I'm going to assume you're using .NET due to your username. :)
I think in this case, it's easier to use TimeSpan.ParseExact for this task.
You can specify a list of permitted formats (see here for the format for these) and ParseExact will read in the TimeSpan according to them.
Here is an example:
var formats = new[]{"h'h'", "h'h 'm'm'", "m'm'", "%m"};
// I have assumed that a single number means minutes
foreach (var item in new[]{"23","1h 45m","1h","45m"})
{
TimeSpan timespan;
if (TimeSpan.TryParseExact(item, formats, CultureInfo.InvariantCulture, out timespan))
{
// valid
Console.WriteLine(timespan);
}
}
Output:
00:23:00
01:45:00
01:00:00
00:45:00
The only problem with this is that it is rather inflexible. Additional whitespace in the middle will fail to validate. A more robust solution using Regex is:
var items = new[]{"23","1h 45m", "45m", "1h", "1h 45", "1h 45", "1h45m"};
foreach (var item in items)
{
var match = Regex.Match(item, #"^(?=\d)((?<hours>\d+)h)?\s*((?<minutes>\d+)m?)?$", RegexOptions.ExplicitCapture);
if (match.Success)
{
int hours;
int.TryParse(match.Groups["hours"].Value, out hours); // hours == 0 on failure
int minutes;
int.TryParse(match.Groups["minutes"].Value, out minutes);
Console.WriteLine(new TimeSpan(0, hours, minutes, 0));
}
}
Breakdown of the regex:
^ - start of string
(?=\d) - must start with a digit (do this because both parts are marked optional, but we want to make sure at least one is present)
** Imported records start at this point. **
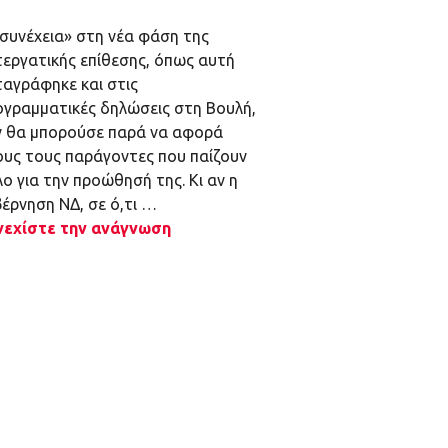
«συνέχεια» στη νέα φάση της
τεργατικής επίθεσης, όπως αυτή
ταγράφηκε και στις
ογραμματικές δηλώσεις στη Βουλή,
ν θα μπορούσε παρά να αφορά
ους τους παράγοντες που παίζουν
ο για την προώθησή της. Κι αν η
έρνηση ΝΔ, σε ό,τι …
νεχίστε την ανάγνωση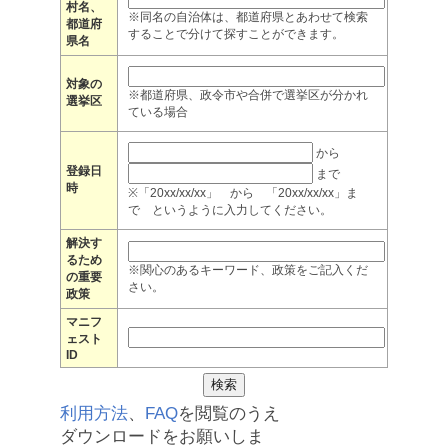
村名、
※同名の自治体は、都道府県とあわせて検索
都道府
することで分けて探すことができます。
県名
対象の
※都道府県、政令市や合併で選挙区が分かれ
選挙区
ている場合
から
登録日
まで
時
※「20xx/xx/xx」 から 「20xx/xx/xx」ま
で というように入力してください。
解決す
るため
※関心のあるキーワード、政策をご記入くだ
の重要
さい。
政策
マニフ
ェスト
ID
利用方法
、
FAQ
を閲覧のうえ
ダウンロードをお願いしま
((?<hours>\d+)h)? - hours (optional, capture into named group)
\s* - whitespace (optional)
((?<minutes>\d+)m?)? - minutes (optional, capture into named group, the 'm' is optional too)
$ - end of string
I would say that mhyfritz' solution is simple, efficient and good if your input is only what you shown.
If you ever need to handle corner cases, you can use a more discriminative expression:
^(\d+)(?:(h)(?:\s+(\d+)(m))?|(m?))$
But it can be overkill...
(get rid of ^ and $ if you need to detect such pattern in a larger body of text, of course).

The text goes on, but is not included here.